Upon successful completion of the BLA at WSU, students will be able to:

  1. Identify and characterize the complex nature of problems, questions, and ethics associated with human/landscape interactions across a broad range of scales
  2. Articulate an understanding of identified problems and questions within the theoretical and historical context of the profession of landscape architecture

Theme Two: Discover and determine appropriate design processes

Upon successful completion of the BLA at WSU, students will be able to:

  1. Identify appropriate methods of design inquiry and problem solving processes to produce creative solutions to identified problems and questions
  2. Identify, collect, and analyze necessary information using appropriate technologies and analytical techniques as they relate to the identified problem or question
  3. Explore and critically analyze alternative design or planning solutions to the identified problem or question
  4. Engage in assessment and evaluation practices throughout the entire design process

Theme Three: Explore and develop communication skills

Upon successful completion of the BLA at WSU, students will be able to:

  1. Justify and defend the proposed design/planning solution within the context of aesthetics; social, political, economic, and environmental systems; and resilience
  2. Communicate the entire problem solving process or method of inquiry in written, oral, and graphic ways using appropriate media

Theme Four: Develop ecological understandings

Upon successful completion of the BLA at WSU, students will be able to:

  1. Understand and apply ecology, botany, and horticulture principles to landscape design
  2. Cultivate knowledge of soils and geology and how they affect and are affected by landscape design
  3. Develop awareness of the interrelationships between design, ecosystems, and climate

Theme Five: Cultivate awareness of professional practices 

Upon successful completion of the BLA at WSU, students will be able to:

  1. Understand multiple aspects of practice
  2. Become leaders in collaboration and community engagement
  3. Integrate and apply diverse perspectives to design solutions
  4. Possess knowledge and understanding about allied fields and the value of interdisciplinary design

VISION, MISSION, AND VALUES

Vision: Washington State University Landscape Architecture advances design education, research and practices that foster ecological consciousness, inspire ingenuity, and respond to the promise and limits of the 21st century.

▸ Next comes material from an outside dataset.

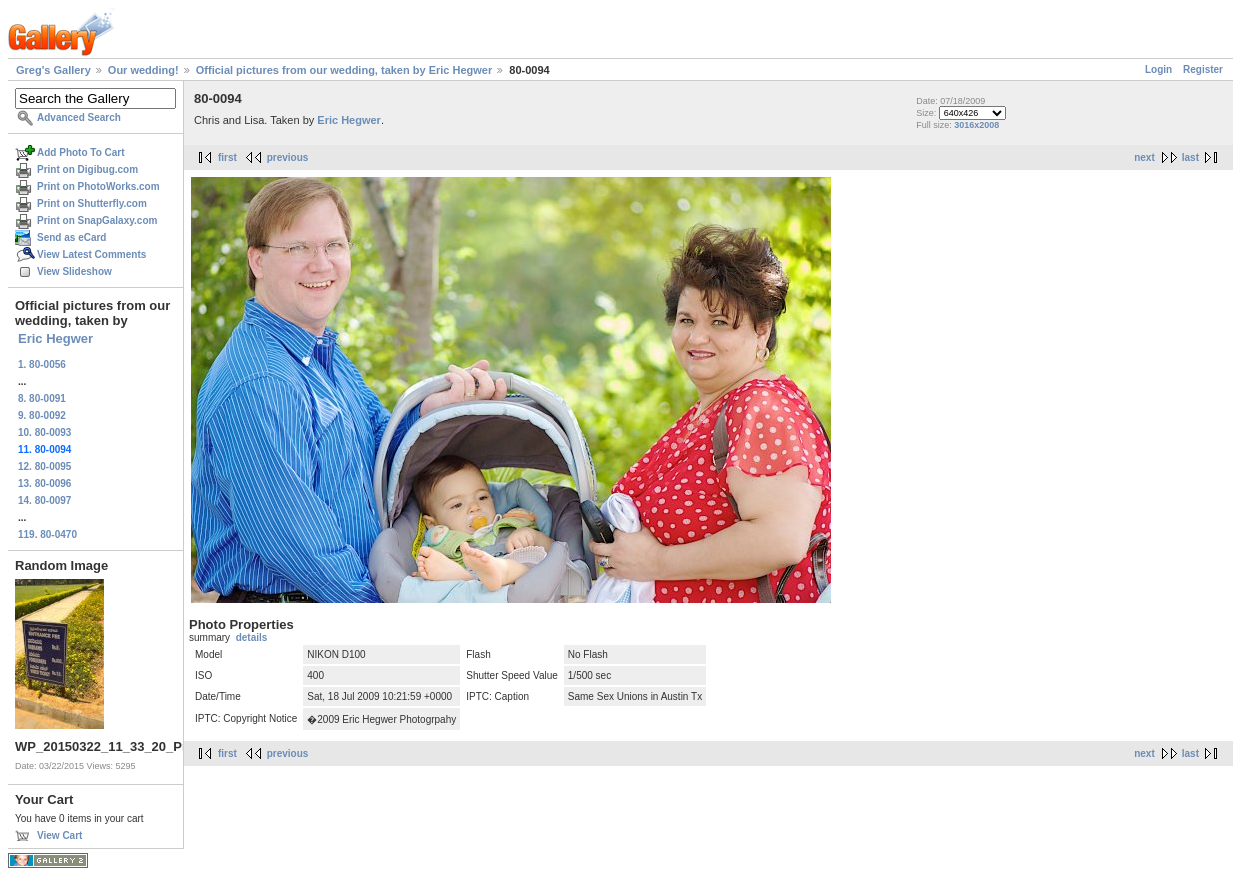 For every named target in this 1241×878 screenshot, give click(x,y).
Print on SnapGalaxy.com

Mission: The Landscape Architecture Program at Washington State University is committed to the land grant tradition of connecting to and serving society. The program’s mission is grounded by three multifaceted and interrelated components: 1) Generate landscape architectural knowledge through place-based, community-driven, and action-based design and research; 2) Extend landscape architectural knowledge in diverse settings to deepen awareness of the relationships among design, complex systems, and substantive environmental issues; and 3) Apply landscape architectural knowledge to address local and global challenges and advocate for planetary wellbeing.

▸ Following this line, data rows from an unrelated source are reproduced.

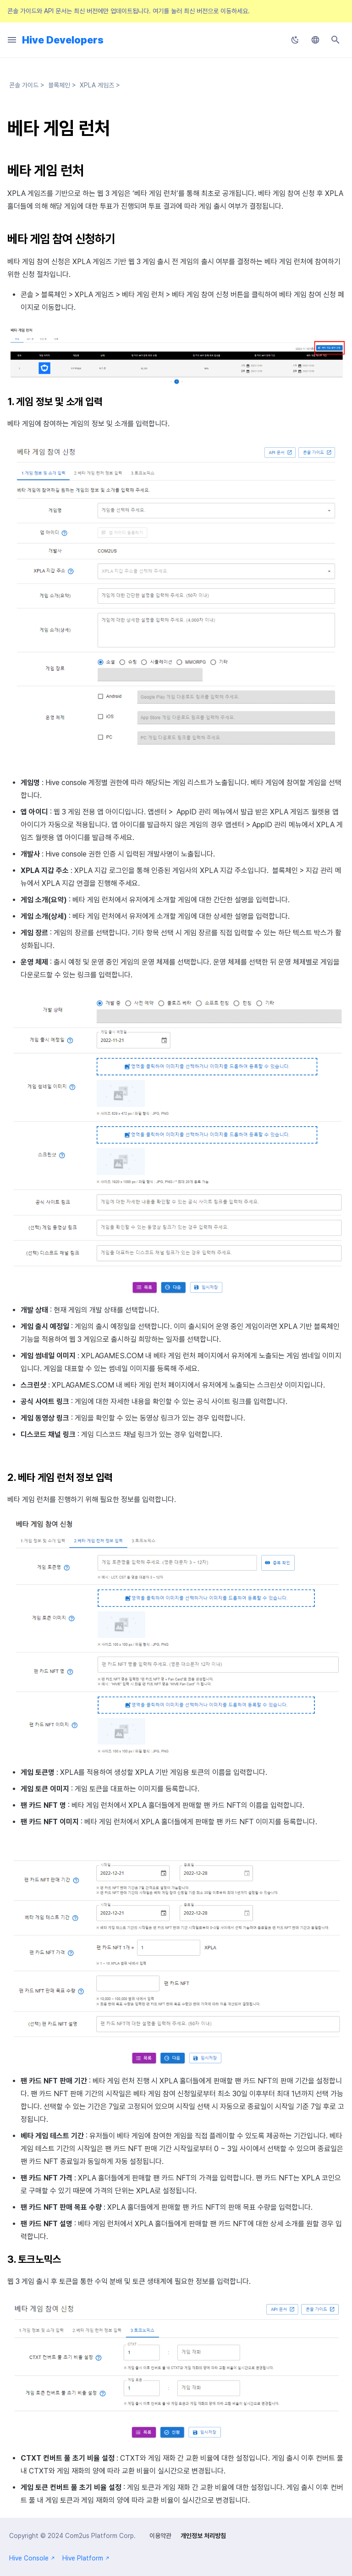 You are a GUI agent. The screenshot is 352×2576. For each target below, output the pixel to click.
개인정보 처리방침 (203, 2535)
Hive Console (32, 2558)
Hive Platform (86, 2558)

Values: Design Thinking: We establish the design process as a holistic method for creatively addressing complex issues; Resilience: We foster design that responds and adapts to the dynamics of physical, biological, and social systems; Systems Thinking: We embrace understanding the interconnectedness and balance among multiple systems; Empathy: We cultivate compassion and affection for living systems; Collaboration: We are committed to team and interdisciplinary approaches to learning and research; Imagination: We encourage wonder, awe, and fun to engage and discover possibilities; Place-based and Globally Aware: We engage our unique bioregion in teaching and research as a way to consider the complex web of relationships among diverse systems, locally and globally; Beauty: We embrace beauty as necessity and as a reflection of healthy systems; Diversity: We value multiple perspectives and experiences; Stewardship, Responsibility, Action: We are dedicated to service learning, action research, and sustainable and restorative practices; Community: We cherish and respect the wisdom, values and needs of those we serve and work to facilitate reciprocity between people and places.